Looking forward to his priesthood, Deacon Pineda said he hopes to use his previous teaching experience and work with Catholic young adult ministry. “They are so eager and really want to learn and love God more,” he said. “They are passionate about their beliefs and faith.”
He said he admires and looks to the example of several archdiocesan priests – Msgr. John Enzler, Msgr. Eddie Tolentino, Msgr. Paul Langsfeld and Father Ronald Potts, all of whom he served with during his seminary pastoral assignments. “They are all great priests,” he said.
Deacon Pineda, who turns 39 on June 29, described his year serving as a transitional deacon as a memorable one in which he presided for the first time as a member of the clergy at sacraments such as Baptism and marriage. “I could not forget these great moments,” he said.
In the weeks leading up to his priestly ordination, Deacon Pineda is in residence at Our Lady Queen of the Americas Parish in Washington, working to improve his Spanish, which he said would especially help him in hospital ministry.

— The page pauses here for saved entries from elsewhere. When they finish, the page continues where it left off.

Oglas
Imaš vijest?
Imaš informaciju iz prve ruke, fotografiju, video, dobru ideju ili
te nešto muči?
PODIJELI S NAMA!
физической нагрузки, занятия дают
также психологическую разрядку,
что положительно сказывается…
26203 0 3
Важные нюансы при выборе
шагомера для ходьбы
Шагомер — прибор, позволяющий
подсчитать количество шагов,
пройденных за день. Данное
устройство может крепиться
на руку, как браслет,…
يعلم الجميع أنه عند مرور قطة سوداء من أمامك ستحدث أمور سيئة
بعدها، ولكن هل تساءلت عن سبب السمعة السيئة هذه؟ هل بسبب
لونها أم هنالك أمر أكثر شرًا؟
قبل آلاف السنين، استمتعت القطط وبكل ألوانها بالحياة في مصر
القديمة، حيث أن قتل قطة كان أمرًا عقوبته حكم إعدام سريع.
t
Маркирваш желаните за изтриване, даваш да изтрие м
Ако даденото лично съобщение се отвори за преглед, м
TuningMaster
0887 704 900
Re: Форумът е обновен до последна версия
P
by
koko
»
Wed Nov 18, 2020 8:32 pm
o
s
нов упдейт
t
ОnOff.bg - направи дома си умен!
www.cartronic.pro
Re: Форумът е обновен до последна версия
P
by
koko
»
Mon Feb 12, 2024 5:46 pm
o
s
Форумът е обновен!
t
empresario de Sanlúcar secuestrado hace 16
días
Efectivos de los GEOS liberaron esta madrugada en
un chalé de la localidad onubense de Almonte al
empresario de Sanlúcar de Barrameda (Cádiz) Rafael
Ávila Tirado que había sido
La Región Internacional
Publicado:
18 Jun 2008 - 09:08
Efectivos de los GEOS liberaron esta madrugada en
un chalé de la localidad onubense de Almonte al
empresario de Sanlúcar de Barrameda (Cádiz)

For his first Mass, Deacon Pineda will celebrate a liturgy in English on June 26 at 10:30 a.m. at St. Joseph Parish on Capitol Hill. Later the same day, he will celebrate another Mass in Tagalog, the native language of the Philippines, at the Shrine of the Most Blessed Sacrament in Washington.
His father died 13 years ago, but Deacon Pineda’s mother, who lives in Australia, will make her first trip to Washington, D.C., for the ordination Mass.

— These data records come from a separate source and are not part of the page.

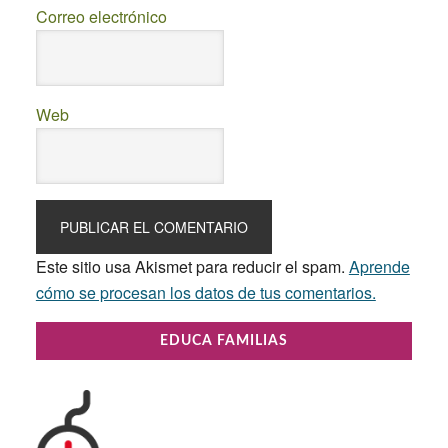
Correo electrónico
Web
Este sitio usa Akismet para reducir el spam.
Aprende
cómo se procesan los datos de tus comentarios.
Primary
EDUCA FAMILIAS
Sidebar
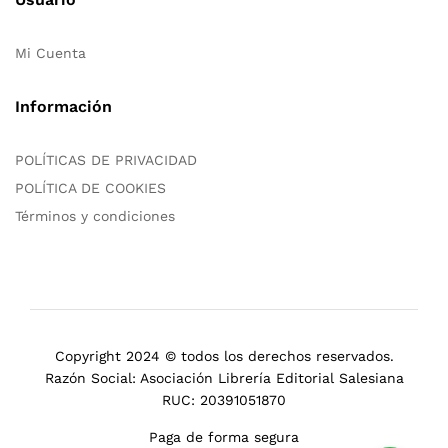
Mi Cuenta
Información
POLÍTICAS DE PRIVACIDAD
POLÍTICA DE COOKIES
Términos y condiciones
Copyright 2024 © todos los derechos reservados.
Razón Social: Asociación Librería Editorial Salesiana
RUC: 20391051870
Paga de forma segura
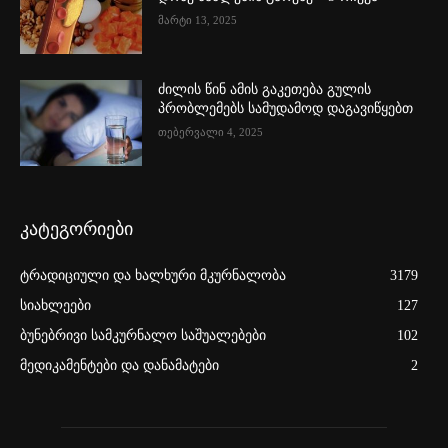
მარტი 13, 2025
ძილის წინ ამის გაკეთება გულის
პრობლემებს სამუდამოდ დაგავიწყებთ
თებერვალი 4, 2025
კატეგორიები
ტრადიციული და ხალხური მკურნალობა
3179
სიახლეები
127
ბუნებრივი სამკურნალო საშუალებები
102
მედიკამენტები და დანამატები
2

As Deacon Pineda reflects on his path to the priesthood – a journey that brought him from his native Philippines to Guam to California and finally to Washington, D.C. – he said he has always relied on God’s plan for him. “There have been challenges, moments when I thought ‘Am I called by God?’” he said, adding that the answer was in the Lord’s hands. “God will provide. The providence of God will provide for all of us.”